Paper Structure (20 sections, 9 equations, 3 figures, 2 tables)

This paper contains 20 sections, 9 equations, 3 figures, 2 tables.

Figures (3)

  • Figure 1: A-i Image sequences from standard VPR datasets (Nordland, Oxford RobotCar) are filtered and processed to be converted into A-ii spikes where the pixel intensity determines amplitude. A-iii In order to temporally encode spikes to an abstracted theta oscillation, amplitudes determine the spike timing during a timestep. B-i Once spikes have been generated, they are passed into a SNN with 3 layers; an input, feature layer, and a one-hot encoded output layer where each output neuron represents one place. B-ii In order to scale the system for large datasets, we train individual expert module SNNs of up to 1000 places from subsets of an entire reference dataset.
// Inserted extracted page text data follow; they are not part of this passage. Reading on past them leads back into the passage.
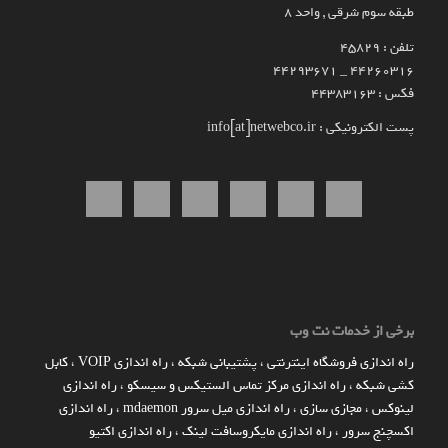
طبقه سوم شرقی , واحد ۸
تلفن : 45829
۴۴۲۶۰۳۱۶ _ 44293671
فکس : 44383163
پست الکترونیکی : info[at]netwebco.ir
برخی از خدمات نت وب
راه اندازي فروشگاه اينترنتي
،
پشتیبانی شبکه
،
راه اندازی VOIP
،
کابل
کشی شبکه
،
راه اندازی مرکز تماس الستیکس و سیسکو
،
راه اندازی
لینوکس
،
مجازی سازی
،
راه اندازی میل سرور mdaemon
،
راه اندازی
اکسچنج سرور
،
راه اندازی مایکروسافت لینک
،
راه اندازی اکتیو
  • Figure 2: A Comparison of training times for 3300 places from the Nordland dataset our system against state-of-the-art (VPRSNN hussaini2022ensembles). VPRSNN trained in 360 mins, VPRTempo on a CPU trained in 60 mins, with our best performance of $\approx$1 min when VPRTempo runs on a GPU. B Querying speed 2700 places: VPRSNN 2 Hz, VPRTempo CPU at 353 Hz, and VPRTempo GPU queried at 1634 Hz. C Increasing the number of places scales the training time with a time complexity of $\mathcal{O}(n)$ and inference time increases with a time complexity of $\mathcal{O}(\log\! n)$.
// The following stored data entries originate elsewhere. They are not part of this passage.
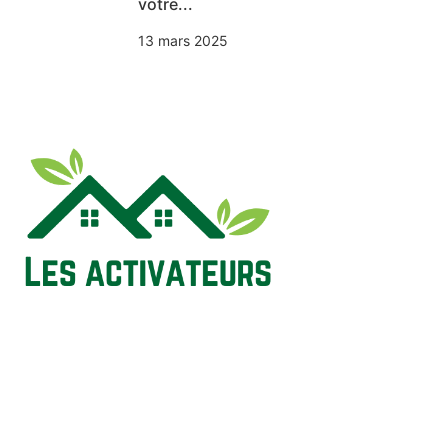
votre...
13 mars 2025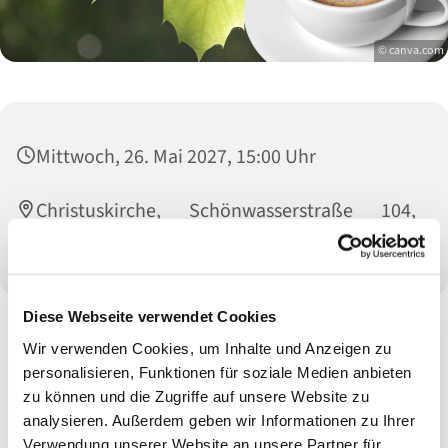
© canva.com
Mittwoch, 26. Mai 2027, 15:00 Uhr
Christuskirche, Schönwasserstraße 104,
47800 Krefeld
Diese Webseite verwendet Cookies
Wir verwenden Cookies, um Inhalte und Anzeigen zu
personalisieren, Funktionen für soziale Medien anbieten
zu können und die Zugriffe auf unsere Website zu
analysieren. Außerdem geben wir Informationen zu Ihrer
Verwendung unserer Website an unsere Partner für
  • Figure 3: A Example database and query image from the Nordland dataset (left) that are patch-normalized for network training (right). B Ground truth (GT, left) and descriptor similarity matrix from testing 3300 query images (right). C Precision-recall curves comparing our network with sum of absolute differences (SAD 6224623), NetVLAD Arandjelovic16, Generalized Contrastive Loss (GCL leyvavallina2021gcl), and VPRSNN hussaini2022ensembles. D Recall at N curves comparing methods as in C.